The required answer is each line in the entries below where "Доставка" occurs.
=== Begin Enclosure ===
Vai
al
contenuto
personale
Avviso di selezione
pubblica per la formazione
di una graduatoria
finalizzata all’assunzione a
=== End Enclosure ===
=== Begin Enclosure ===
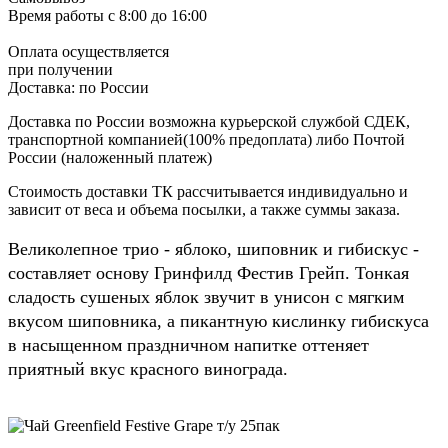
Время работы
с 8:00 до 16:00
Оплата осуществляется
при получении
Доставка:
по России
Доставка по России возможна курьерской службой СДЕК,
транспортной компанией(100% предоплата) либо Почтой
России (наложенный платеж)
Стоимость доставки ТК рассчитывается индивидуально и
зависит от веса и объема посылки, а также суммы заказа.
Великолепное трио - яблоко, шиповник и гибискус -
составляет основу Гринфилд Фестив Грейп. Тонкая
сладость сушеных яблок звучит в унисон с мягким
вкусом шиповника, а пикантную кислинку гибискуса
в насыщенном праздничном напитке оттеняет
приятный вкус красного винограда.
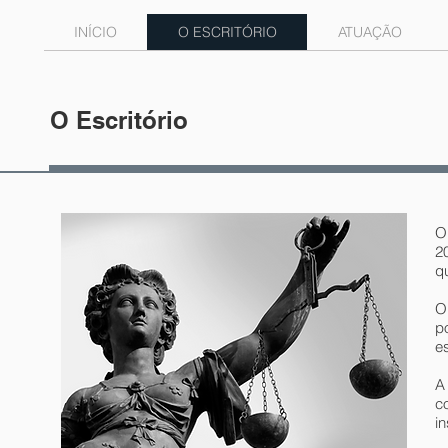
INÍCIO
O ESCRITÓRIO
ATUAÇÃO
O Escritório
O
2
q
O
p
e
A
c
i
=== End Enclosure ===
*Worked solution*
Доставка:
Доставка по России возможна курьерской службой СДЕК,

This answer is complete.